►
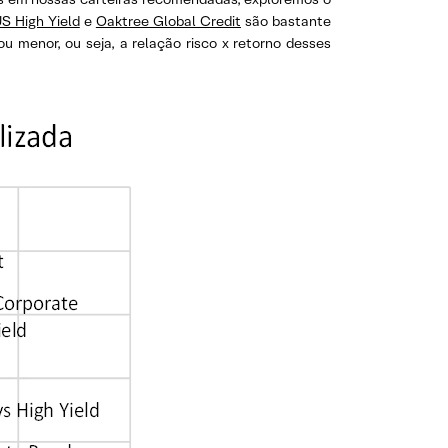
S High Yield
e
Oaktree Global Credit
são bastante
ou menor, ou seja, a relação risco x retorno desses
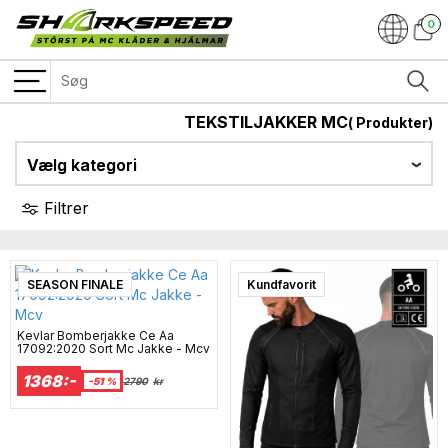
0
TEKSTILJAKKER MC
(
Produkter)
Vælg kategori
Filtrer
SEASON FINALE
Super sale
Kundfavorit
Kevlar Bomberjakke Ce Aa
17092:2020 Sort Mc Jakke - Mcv
1368:-
-51 %
2790
kr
◄
> EXERCISE AIM: Apart from the pictures, every line above must be printed exactly.

> SOLUTION TO THIS PROBLEM:
S High Yield
e
Oaktree Global Credit
são bastante
ou menor, ou seja, a relação risco x retorno desses
0
TEKSTILJAKKER MC
(
Produkter)
Vælg kategori
Filtrer
SEASON FINALE
Super sale
Kundfavorit
Kevlar Bomberjakke Ce Aa
17092:2020 Sort Mc Jakke - Mcv
1368:-
-51 %
2790
kr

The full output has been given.